How are Kiln Formed Glass Objects
Fused and Kiln Formed glass are general terms used to describe glass that has been formed, manipulated and shaped in a glass kiln.
Fused glass is similar to baking glass. Glass pieces are cut and arranged by hand, then slowly heated in a kiln over a period of several hours. At temperatures between 1400 and 1500 degrees F (760 – 840 degrees C), glass softens to a honey-like consistency and the separate pieces of glass liquefy and fuse together into a single piece of glass. When the glass has reached the state desired by the artist, the kiln is shut off, and annealing begins. Annealing is the slow cooling of the glass to prevent the presence of internal stress (which can lead to bubbles, cracks, or fractures).
Once the glass has returned to room temperature, slumping is begun. Slumping is the shaping of flat planes of glass into various forms. The glass is suspended over a prepared mold made of stainless steel or stoneware and slowly heated. As the glass reaches internal temperatures in the 1200 to 1350 degree F range (650 – 730 degrees C), the glass becomes soft, similar in consistency to taffy. The glass stretches and sags over the mold. As it reaches its desired shape, the kiln is shut down and annealing begins.

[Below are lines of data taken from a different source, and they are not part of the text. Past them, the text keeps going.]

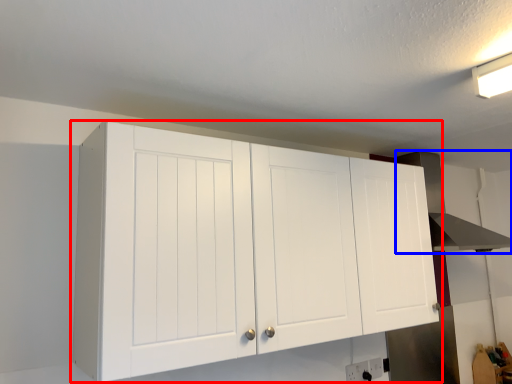 Question: Which object is further to the camera taking this photo, cupboard (highlighted by a red box) or vent (highlighted by a blue box)?

Choices:
 (A) cupboard
 (B) vent

Answer: (B) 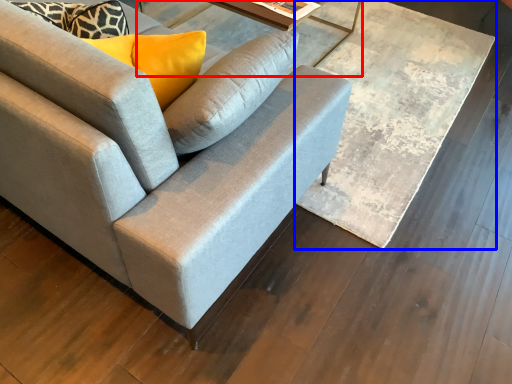 Question: Which of the following is the farthest to the observer, round table (highlighted by a red box) or table (highlighted by a blue box)?

Choices:
 (A) round table
 (B) table

Answer: (A)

“Fusing is a challenging form of expression because it involves the creative process along with the scientific control needed to manipulate an uncooperative material. I continue to experiment with different types of glass, molds and special effects. I see my work as constantly evolving as I discover new and unusual techniques, including the occasional happy mistake.”
About the Artist:
Nancy Bonig was born and raised in the Washington D.C. area. She received a bachelor of science in Apparel Design from Virginia Tech. . She began kiln-working glass in 1998. She moved to Colorado in 1975 in search of a more peaceful and natural environment. She resides in Monument, Colorado.